Es sind Zahlen, die Mut machen: Binnen eines Jahres stieg die Zahl der weiblichen Vorstandsmitglieder in börsennotierten Unternehmen von 50 auf 61, wie die Unternehmensberatung EY am Dienstag mitteilte. Allerdings wuchs auch die Zahl der Vorstände in den 160 untersuchten Unternehmen insgesamt. 

EY-Expertin Ulrike Hasbargen:

"Frauen sind in deutschen Vorständen immer noch eine Seltenheit."

Das männliche Übergewicht in den deutschen Chefetagen birgt ihrer Ansicht nach Probleme: "Es mag zunächst etwas anstrengender sein, in gemischten Teams zu arbeiten - aber die Reibung, die hier entsteht, die Diskussionen und das Aufeinandertreffen unterschiedlicher Sichtweisen führen eben auch oft zu neuen Lösungen und zu mehr Innovationskraft", erklärte sie.

Spitzenreiter bei der Beschäftigung von Frauen in hohen Führungspositionen sind die Dax-Unternehmen.

Von den 30 größten deutschen Firmen haben 23 mindestens ein weibliches Vorstandsmitglied. Der Schritt ganz nach oben zur Vorstandschefin ist ihnen bislang allerdings verwehrt geblieben. Anders im SDax der 70 kleineren Unternehmen: Dort haben mittlerweile vier Unternehmen eine weibliche Vorstandsvorsitzende: DIC Asset, Hamburger Hafen und Logistik, MediGene und GrenkeLeasing.

Besonders häufig sind Frauen in den Chefetagen von Telekommunikationsunternehmen anzutreffen, wo ihr Anteil bei 16 Prozent liegt. An zweiter und dritter Stelle folgen die Finanzbranche (13 Prozent) und Logistikunternehmen (zwölf Prozent). Im Handel, wo besonders viele Frauen arbeiten, liegt der Frauenanteil in der Führungsetage hingegen gerade einmal bei drei Prozent.

Wenn es darum gehe, Frauen auf allen Ebenen in Führungspositionen zu bringen, werde einmal mehr deutlich, dass "nur verbindliche Vorgaben wirken", erklärte die stellvertretende Vorsitzende des Deutschen Gewerkschaftsbundes (DGB), Elke Hannack. Wo die gesetzlich vorgeschriebene Quote gelte, greife sie auch. 
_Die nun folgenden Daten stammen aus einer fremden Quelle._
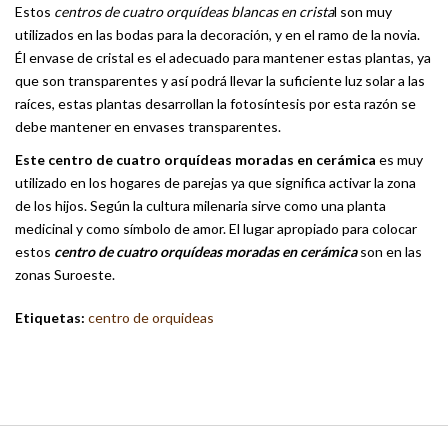
Estos
centros de cuatro orquídeas blancas en crista
l son muy
utilizados en las bodas para la decoración, y en el ramo de la novia.
Él envase de cristal es el adecuado para mantener estas plantas, ya
que son transparentes y así podrá llevar la suficiente luz solar a las
raíces, estas plantas desarrollan la fotosíntesis por esta razón se
debe mantener en envases transparentes.
Este centro de cuatro orquídeas moradas en cerámica
es muy
utilizado en los hogares de parejas ya que significa activar la zona
de los hijos. Según la cultura milenaria sirve como una planta
medicinal y como símbolo de amor. El lugar apropiado para colocar
estos
centro de cuatro orquídeas moradas en cerámica
son en las
zonas Suroeste.
Etiquetas:
centro de orquideas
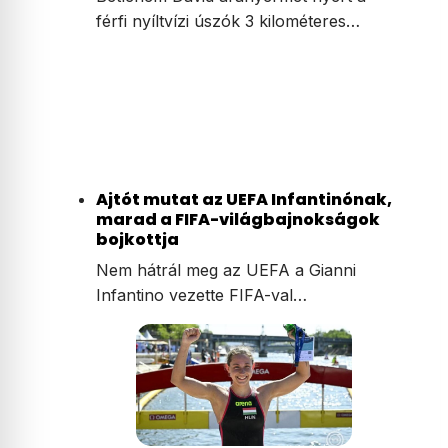
férfi nyíltvízi úszók 3 kilométeres…
Ajtót mutat az UEFA Infantinónak,
marad a FIFA-világbajnokságok
bojkottja
Nem hátrál meg az UEFA a Gianni
Infantino vezette FIFA-val…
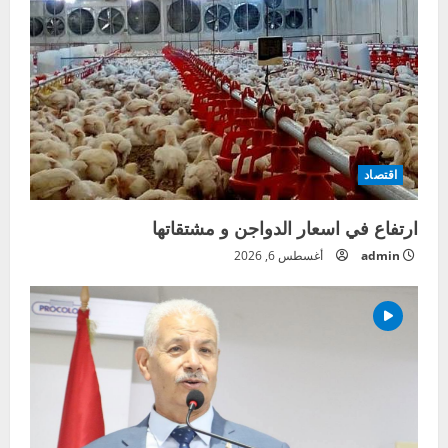
اقتصاد
ارتفاع في اسعار الدواجن و مشتقاتها
admin
أغسطس 6, 2026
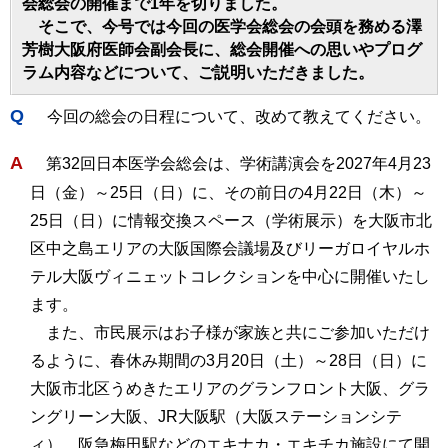
会総会の開催まで1年を切りました。
そこで、今号では今回の医学会総会の会頭を務める澤
芳樹大阪府医師会副会長に、総会開催への思いやプログ
ラム内容などについて、ご説明いただきました。
Q
今回の総会の日程について、改めて教えてください。
A
第32回日本医学会総会は、学術講演会を2027年4月23
日（金）～25日（日）に、その前日の4月22日（木）～
25日（日）に情報交換スペース（学術展示）を大阪市北
区中之島エリアの大阪国際会議場及びリーガロイヤルホ
テル大阪ヴィニェットコレクションを中心に開催いたし
ます。
また、市民展示はお子様が家族と共にご参加いただけ
るように、春休み期間の3月20日（土）～28日（日）に
大阪市北区うめきたエリアのグランフロント大阪、グラ
ングリーン大阪、JR大阪駅（大阪ステーションシテ
ィ）、阪急梅田駅などのエキナカ・エキチカ施設にて開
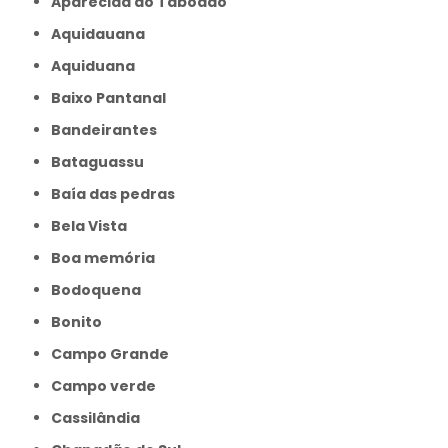
Aparecida do Taboado
Aquidauana
Aquiduana
Baixo Pantanal
Bandeirantes
Bataguassu
Baía das pedras
Bela Vista
Boa memória
Bodoquena
Bonito
Campo Grande
Campo verde
Cassilândia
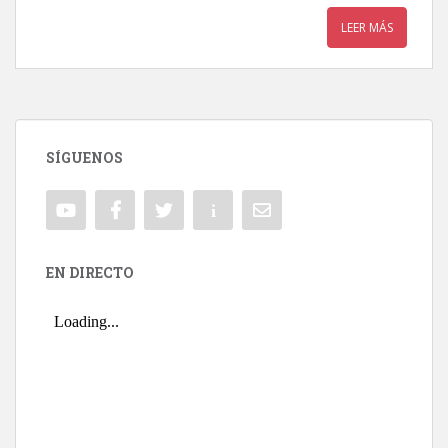
LEER MÁS
SÍGUENOS
EN DIRECTO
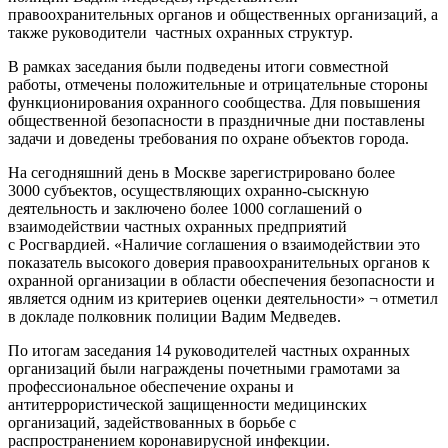
правоохранительных органов и общественных организаций, а
также руководители частных охранных структур.
В рамках заседания были подведены итоги совместной
работы, отмечены положительные и отрицательные стороны
функционирования охранного сообщества. Для повышения
общественной безопасности в праздничные дни поставлены
задачи и доведены требования по охране объектов города.
На сегодняшний день в Москве зарегистрировано более
3000
субъектов, осуществляющих охранно-сыскную
деятельность и заключено
более 1000 соглашений о
взаимодействии частных охранных предприятий
с
Росгвардией
. «Наличие соглашения о взаимодействии это
показатель высокого доверия правоохранительных органов к
охранной организации в области обеспечения безопасности и
является одним из критериев оценки деятельности» ¬ отметил
в докладе полковник полиции Вадим Медведев.
По итогам заседания 14 руководителей частных охранных
организаций были награждены почетными грамотами за
профессиональное обеспечение охраны и
антитеррористической защищенности медицинских
организаций, задействованных в борьбе с
распространением
коронавирусной
инфекции.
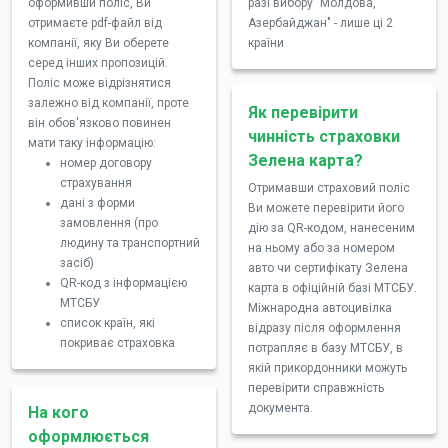
оформивши поліс, Ви
разі вибору "Молдова,
отримаєте pdf-файл від
Азербайджан" - лише ці 2
компанії, яку Ви оберете
країни
серед інших пропозицій.
Поліс може відрізнятися
залежно від компанії, проте
Як перевірити
він обов'язково повинен
чинність страховки
мати таку інформацію:
Зелена карта?
номер договору
страхування
Отримавши страховий поліс
дані з форми
Ви можете перевірити його
замовлення (про
дію за QR-кодом, нанесеним
людину та транспортний
на ньому або за номером
засіб)
авто чи сертифікату Зелена
QR-код з інформацією
карта в офіційній базі МТСБУ.
МТСБУ
Міжнародна автоцивілка
список країн, які
відразу після оформлення
покриває страховка
потрапляє в базу МТСБУ, в
якій прикордонники можуть
перевірити справжність
документа.
На кого
оформлюється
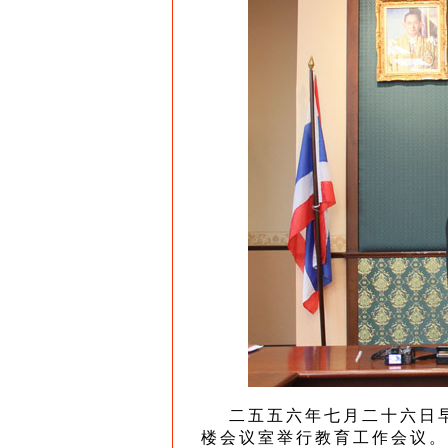
二五五六年七月二十六日早
楼会议室举行教育工作会议。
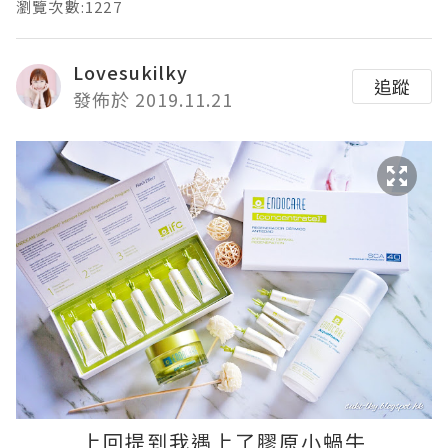
瀏覽次數:1227
Lovesukilky
追蹤
發佈於 2019.11.21
上回提到我遇上了膠原小蝸牛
"Aber leider zeigt sich mit Blick auf die männerdominierten Vorstände erneut, dass freiwillige Zielvereinbarungen von den Verantwortlichen nicht ernst genommen werden", kritisierte Hannack. Nötig seien Sanktionen dort, wo Regeln nicht eingehalten würden. Das müsse von den Koalitionspartnern umgesetzt werden.